The suspense is over – the Department of Labor announced the revised Overtime Rule, which will set the minimum salary threshold for the Fair Labor Standard Act’s white-collar exemptions at $684 per week, or $35,568 per year. The rule, which will expand overtime pay obligations to an estimated 1.3 million additional workers, will take effect on January 1, 2020. What do you need to know about this breaking news?

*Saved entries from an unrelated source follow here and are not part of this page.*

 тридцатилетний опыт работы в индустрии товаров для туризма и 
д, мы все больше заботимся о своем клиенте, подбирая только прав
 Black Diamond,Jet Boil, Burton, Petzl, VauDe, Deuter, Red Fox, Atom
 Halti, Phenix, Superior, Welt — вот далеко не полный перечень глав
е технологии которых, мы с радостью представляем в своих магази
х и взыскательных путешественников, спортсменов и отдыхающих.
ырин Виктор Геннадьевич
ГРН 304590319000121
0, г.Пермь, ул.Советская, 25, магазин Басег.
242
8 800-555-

Executive Summary: Proposed Rule In A Nutshell

  • The minimum salary threshold will be $684 per week, annualized to $35,568 per year.
    • The rule provides for one threshold regardless of exemption, industry, or locality, subject to a few exceptions that already existed.
    • Employers will be able to credit certain non-discretionary payments in limited ways.
  • The highly compensated employee exemption’s additional total annual compensation requirement will be set at $107,432 per year.
  • No changes will be made to the duties tests – the crux of the relevant exemptions.
    • The changes are limited to the executive, administrative, professional, and highly compensated employee exemptions.
    • No change has been made to the various other exemptions (for example, outside sales) that do not specifically include a salary requirement even if the employee happens to earn a salary.
  • There will be no “automatic” updates, or even a formal schedule of future adjustments to these figures.
    • However, you can expect that the salary threshold will be assessed more frequently than it has been in the past, but hopefully not so often that it essentially drives the market.

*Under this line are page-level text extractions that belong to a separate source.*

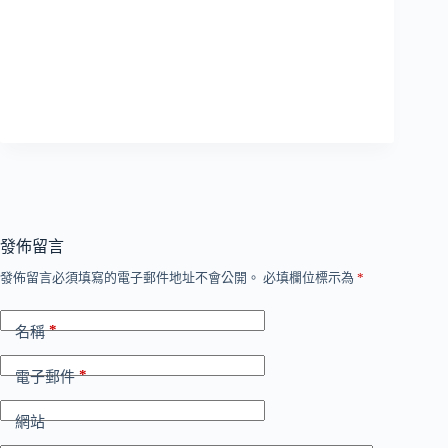
發佈留言
發佈留言必須填寫的電子郵件地址不會公開。
必填欄位標示為
*
*
名稱
*
電子郵件
網站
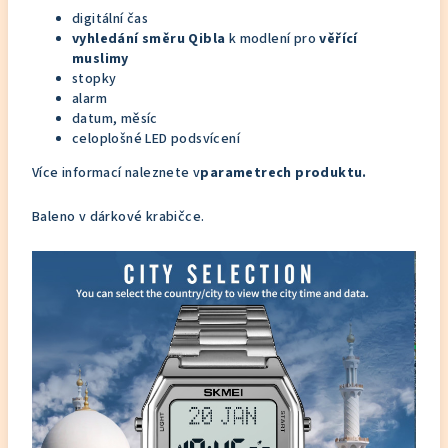
digitální čas
vyhledání směru Qibla
k modlení pro
věřící
muslimy
stopky
alarm
datum, měsíc
celoplošné LED podsvícení
Více informací naleznete v
parametrech produktu.
Baleno v dárkové krabičce.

A Brief History Of The Overtime Rule Saga

It seems an eternity ago when President Obama directed the U.S. Department of Labor (USDOL) to revise the regulations governing the outdated white-collar exemptions of the Fair Labor Standards Act (FLSA). The proposal eventually released by the USDOL would have radically altered the federal compensation rules. Most notably, the agency would have more than doubled the salary threshold and applied, essentially, a formula to update the amount every three years. This minimum threshold was set to become effective on December 1, 2016, and the “updating” would begin, ironically, on January 1, 2020.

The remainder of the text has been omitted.